In this paper we have shown that due to high complexity of the simulated system of the fingertip grasping various interface materials of the product handle optimisation can be a viable method to propose a foam material with optimal material properties for optimal mechanical behaviour of the system. The success of the optimisation process is largely dependent on the correct determination of the objective function. Based on recommendations from literature and previous simulations performed by us the objective function was set to obtain optimal parameter data of the interface hyper-elastic foam material, which stays firm during low grasping forces to provide stability of the product in hands and starts to deforms only when the critical contact pressure is reached to provide higher contact area. This lowers the contact pressure on the hand, which can increase comfort and lower the risk of pressure-dependent ATD and CTD development.

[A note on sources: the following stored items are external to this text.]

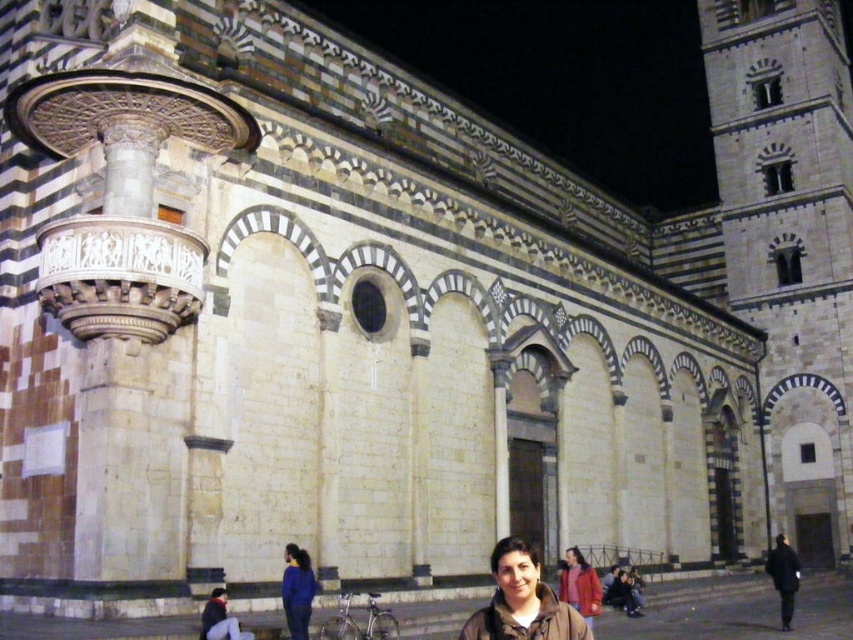 You are a photographer trying to capture the entire gray stone tower at right and the blue fabric jacket at lower center in one frame. Based on their sizes, which object should you focus on first to ensure both are fully visible in the photo?

The gray stone tower at right is wider than the blue fabric jacket at lower center. To capture both in one frame, focus on positioning the camera so the wider gray stone tower at right is centered, allowing space for the narrower blue fabric jacket at lower center.

You are a photographer trying to capture both the blue fabric jacket at lower center and the red woolen coat at lower center in a single frame. Since you want them to appear equally sized in the photo, which one should you move closer to the camera?

The blue fabric jacket at lower center has a lesser width compared to the red woolen coat at lower center, so you should move the blue fabric jacket at lower center closer to the camera to make it appear larger in the photo.

You are standing at the center of the image and want to find the gray stone tower at right. According to the coordinates provided, in which direction should you look to locate it?

The gray stone tower at right is located at coordinates point (790,244), which means it is to the right and slightly above the center of the image. You should look to your right and slightly upwards to locate it. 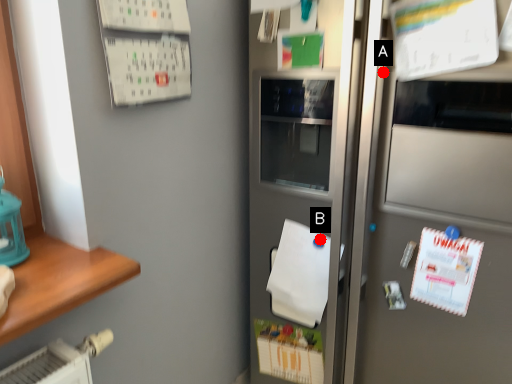 Question: Two points are circled on the image, labeled by A and B beside each circle. Which point is farther from the camera taking this photo?

Choices:
 (A) A is further
 (B) B is further

Answer: (B) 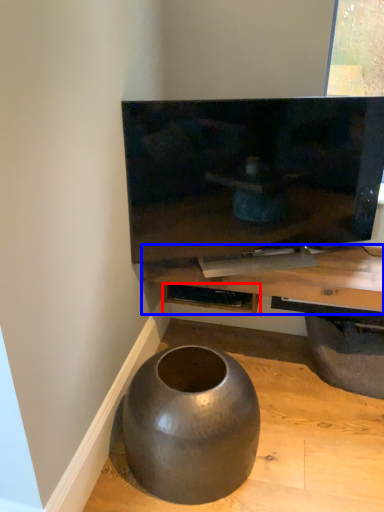 Question: Among these objects, which one is farthest to the camera, shelf (highlighted by a red box) or table (highlighted by a blue box)?

Choices:
 (A) shelf
 (B) table

Answer: (A) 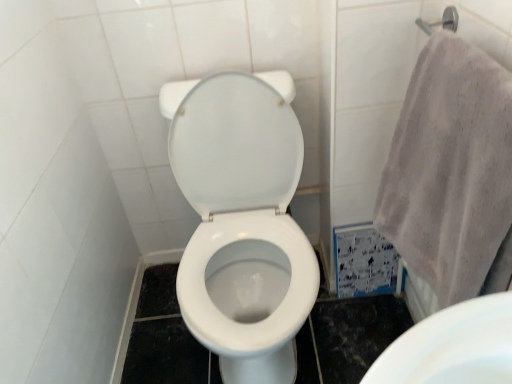 Question: Considering the relative positions of gray cotton towel at right and white glossy toilet at center in the image provided, is gray cotton towel at right behind white glossy toilet at center?

Choices:
 (A) no
 (B) yes

Answer: (A)

Question: Is gray cotton towel at right outside of white glossy toilet at center?

Choices:
 (A) yes
 (B) no

Answer: (A)

Question: Is gray cotton towel at right thinner than white glossy toilet at center?

Choices:
 (A) no
 (B) yes

Answer: (B)

Question: From the image's perspective, is gray cotton towel at right above white glossy toilet at center?

Choices:
 (A) yes
 (B) no

Answer: (A)

Question: Is gray cotton towel at right taller than white glossy toilet at center?

Choices:
 (A) yes
 (B) no

Answer: (B)

Question: Can you confirm if gray cotton towel at right is positioned to the left of white glossy toilet at center?

Choices:
 (A) yes
 (B) no

Answer: (B)

Question: Is white glossy toilet at center with gray cotton towel at right?

Choices:
 (A) no
 (B) yes

Answer: (A)

Question: Is the position of white glossy toilet at center more distant than that of gray cotton towel at right?

Choices:
 (A) no
 (B) yes

Answer: (B)

Question: From a real-world perspective, is white glossy toilet at center on gray cotton towel at right?

Choices:
 (A) no
 (B) yes

Answer: (A)

Question: Is white glossy toilet at center oriented away from gray cotton towel at right?

Choices:
 (A) yes
 (B) no

Answer: (B)

Question: From the image's perspective, is white glossy toilet at center located beneath gray cotton towel at right?

Choices:
 (A) yes
 (B) no

Answer: (A)

Question: Is white glossy toilet at center to the left of gray cotton towel at right from the viewer's perspective?

Choices:
 (A) yes
 (B) no

Answer: (A)

Question: In the image, is white glossy toilet at center positioned in front of or behind gray cotton towel at right?

Choices:
 (A) front
 (B) behind

Answer: (B) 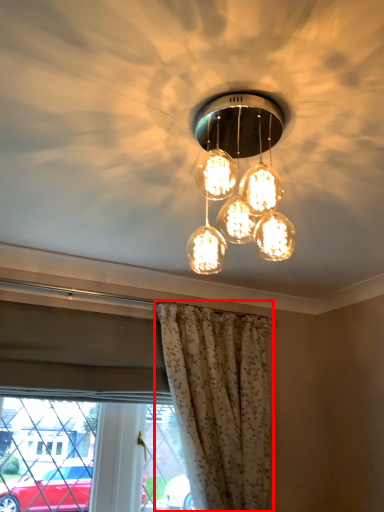 Question: From the image's perspective, where is curtain (annotated by the red box) located relative to lamp?

Choices:
 (A) below
 (B) above

Answer: (A) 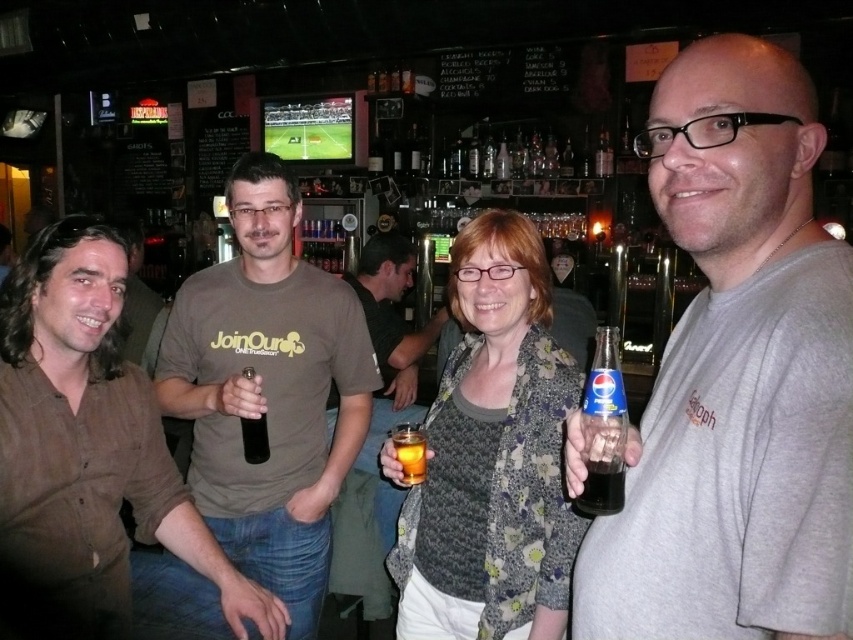 Question: Which point is closer to the camera?

Choices:
 (A) (112, 618)
 (B) (601, 472)
 (C) (125, 225)
 (D) (265, 500)

Answer: (B)

Question: Does matte brown t-shirt at center appear over dark glass bottle at right?

Choices:
 (A) no
 (B) yes

Answer: (A)

Question: Which object appears closest to the camera in this image?

Choices:
 (A) brown cotton shirt at left
 (B) clear glass bottle at right
 (C) gray matte shirt at center
 (D) black glass bottle at center

Answer: (C)

Question: Is matte brown t-shirt at center above brown cotton shirt at left?

Choices:
 (A) yes
 (B) no

Answer: (B)

Question: Which point is closer to the camera?

Choices:
 (A) (519, 456)
 (B) (595, 364)

Answer: (B)

Question: Where is brown shirt at left located in relation to brown cotton shirt at left in the image?

Choices:
 (A) above
 (B) below

Answer: (B) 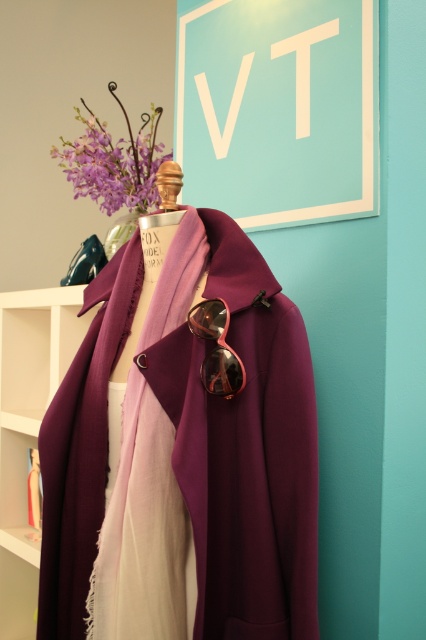 You are an interior designer assessing the layout of a boutique store. You need to ensure that all items are visible to customers. The matte purple coat at center and the white matte bookshelf at left are both in the customer viewing area. Which object is taller and might block the view of the other?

Future work should further consider improving the objective function in regard of subjective responses from test users. The optimisation could also consider the thicknesses of the composite. Additionally dynamic simulations could be carried out to simulate the effect of vibration and foam damping and optimise those parameters. Three dimensional simulations should also be performed to consider a realistic geometry of a human fingertip and further improve the results.